# Dell Inspiron 600M Hard Drive



## wwfmankind (Aug 21, 2007)

The hard drive in our Inspiron 600M Laptop died... Dell told me that only this one certain drive was compatible with that system at a cost of *$240 for 60GB*. My question is, wouldn't any hard drive work in that machine as long as it matched the physical dimensions and had the correct interface which is ATA/100 (ATA-6)???

Thanks!!!


----------



## idowindows (Oct 11, 2006)

Unless Dell was producing/inserting some kind of revolutionary hard drives in 2005, and I doubt they were, your laptop uses an Ultra ATA hard drive - run with it.
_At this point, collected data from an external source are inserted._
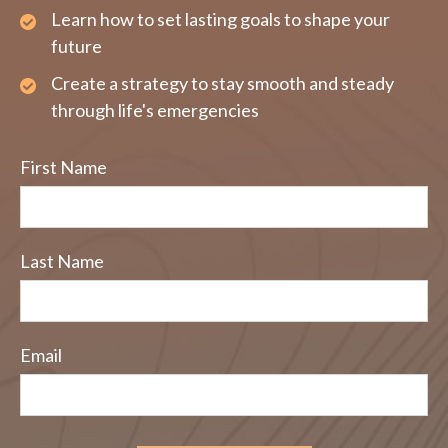
Learn how to set lasting goals to shape your
future
Create a strategy to stay smooth and steady
through life's emergencies
First Name
Last Name
Email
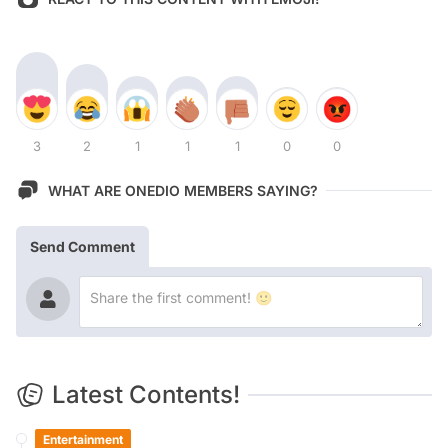
3
2
1
1
1
0
0
WHAT ARE ONEDIO MEMBERS SAYING?
Send Comment
Latest Contents!
Entertainment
If in doubt, remove the bad one and look - what harm can THAT do, right?


----------



## DellCA (Jul 3, 2006)

wwfmankind said:


> The hard drive in our Inspiron 600M Laptop died... Dell told me that only this one certain drive was compatible with that system at a cost of *$240 for 60GB*. My question is, wouldn't any hard drive work in that machine as long as it matched the physical dimensions and had the correct interface which is ATA/100 (ATA-6)???
> 
> Thanks!!!


Hi,

My name is Todd and I'm with Dell's online outreach program. Sorry for whoever you spoke with but any notebook hard drive should fit in that system. They may have been discussing the fact that the drives have to sit into a plastic carrier to fit into the system but those drives are only held in the carrier by screws.

There are a few different places that you can purchase replacement hard drives from. You can also check out the technical specs of all Dell models on our support site, http://support.Dell.com. You can check to see what type of connection the hard drives have and use that information to locate a compatible drive.

Sorry for the confusion and if you have any other questions please let me know. I'll stop back to see if there is anything else I can do to help you.

Thank you,

Todd
Customer Advocate
Dell, Inc.


----------